Artinya, partai politik hanyalah sebatas partai yang punya orientasi dan prospek duniawi, Islam hanyalah menjadi basis nilainya, karenanya memilih partai politik tidak usah disakralkan dan tidak penting untuk dibangga-banggakan! Dari sini dapat dikonklusikan bahwa “sekularisasi”, yang dimaksudkan oleh Cak Nur bertujuan untuk mengembalikan yang ukhrawi; sakral, sebagai sakral, dan yang duniawi; profan, sebagai profan.

Penting untuk digarisbawahi, “sekularisasi” Cak Nur pada titik kulminasinya bermuara pada tauhid, yaitu “devaluasi” atau “demitologisasi” atas apa segala aspek yang berkonfrontasi dengan ide tauhid, yaitu pandangan yang paling asasi dalam Islam menyangkut ketuhanan. Jadi, yang patut untuk disakralkan dalam konsep “sekularisasi”-nya Cak Nur hanyalah Tuhan itu sendiri; Allah dalam istilah umat Islam.
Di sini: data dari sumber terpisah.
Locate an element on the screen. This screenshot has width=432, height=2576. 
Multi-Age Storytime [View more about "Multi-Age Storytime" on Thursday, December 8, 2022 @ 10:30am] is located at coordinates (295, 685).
Penting untuk diketahui, almarhum Cak Nur, Allahummaghfirlahu, adalah seorang santri sekaligus patronasi pembaharuan Islam Indonesia bercorak liberalis-modernis dengan latar belakang pendidikan berbasis pesantren yang sangat kuat; Pesantren Darul ‘Ulum Rejoso dan Pesantren Modern Gontor.

Pertanyaannya, bisakah santri sekarang mereinkarnasikan dirinya sebagai Cak Nur muda yang berani dan progresif? Jika bisa, apakah dalam pemilihan 2019 kemarin sudah mempraktekkan “sekularisasi-nya” Cak Nur? Atau kita masih memilih calon karena faktor dia Kiai? Tugas saya hanyalah bertanya dan memprovokasi, silahkan jawab sendiri.